Exercise:
Within the entries below, please return exactly the lines from the one with "und verbessert die" through the one with "到这里。而且，你可以将比较上层的应用原理和底层的中断机制关", leaving out any pictures.

Material for the task:

= Beginning of Section =

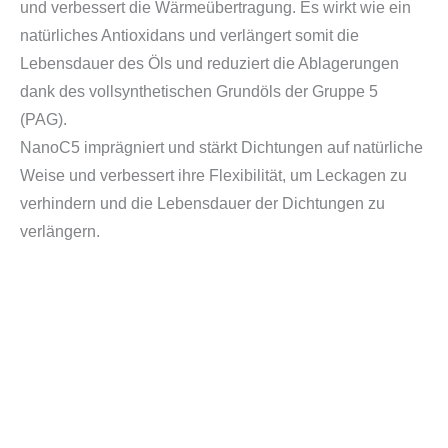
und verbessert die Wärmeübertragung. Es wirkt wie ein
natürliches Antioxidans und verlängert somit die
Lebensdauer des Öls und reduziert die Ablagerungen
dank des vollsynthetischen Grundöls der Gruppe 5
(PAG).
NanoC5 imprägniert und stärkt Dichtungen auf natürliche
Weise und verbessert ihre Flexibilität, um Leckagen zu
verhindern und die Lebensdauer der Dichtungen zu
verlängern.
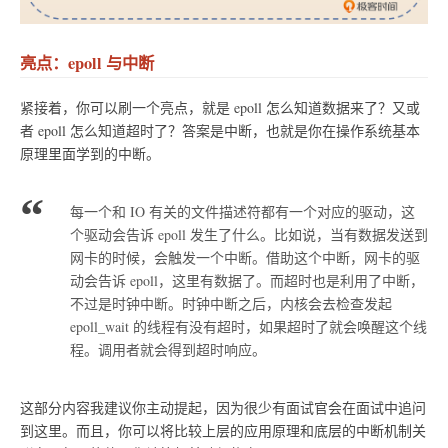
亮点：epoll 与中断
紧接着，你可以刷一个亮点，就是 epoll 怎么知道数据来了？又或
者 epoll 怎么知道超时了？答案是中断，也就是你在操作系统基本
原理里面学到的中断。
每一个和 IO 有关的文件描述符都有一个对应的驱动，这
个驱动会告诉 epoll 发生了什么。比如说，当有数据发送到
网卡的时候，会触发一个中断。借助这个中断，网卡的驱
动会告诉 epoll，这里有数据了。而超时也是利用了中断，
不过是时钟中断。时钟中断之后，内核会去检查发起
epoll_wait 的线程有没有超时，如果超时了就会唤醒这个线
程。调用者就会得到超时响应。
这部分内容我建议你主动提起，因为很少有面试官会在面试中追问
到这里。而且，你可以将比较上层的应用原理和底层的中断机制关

= End of Section =
= Beginning of Section =

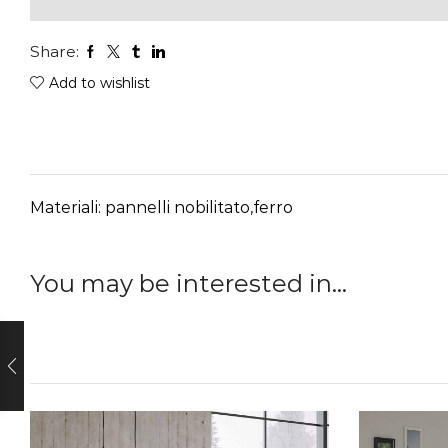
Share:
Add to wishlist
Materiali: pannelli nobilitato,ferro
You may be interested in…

= End of Section =

Completed exercise:
und verbessert die Wärmeübertragung. Es wirkt wie ein
natürliches Antioxidans und verlängert somit die
Lebensdauer des Öls und reduziert die Ablagerungen
dank des vollsynthetischen Grundöls der Gruppe 5
(PAG).
NanoC5 imprägniert und stärkt Dichtungen auf natürliche
Weise und verbessert ihre Flexibilität, um Leckagen zu
verhindern und die Lebensdauer der Dichtungen zu
verlängern.
亮点：epoll 与中断
紧接着，你可以刷一个亮点，就是 epoll 怎么知道数据来了？又或
者 epoll 怎么知道超时了？答案是中断，也就是你在操作系统基本
原理里面学到的中断。
每一个和 IO 有关的文件描述符都有一个对应的驱动，这
个驱动会告诉 epoll 发生了什么。比如说，当有数据发送到
网卡的时候，会触发一个中断。借助这个中断，网卡的驱
动会告诉 epoll，这里有数据了。而超时也是利用了中断，
不过是时钟中断。时钟中断之后，内核会去检查发起
epoll_wait 的线程有没有超时，如果超时了就会唤醒这个线
程。调用者就会得到超时响应。
这部分内容我建议你主动提起，因为很少有面试官会在面试中追问
到这里。而且，你可以将比较上层的应用原理和底层的中断机制关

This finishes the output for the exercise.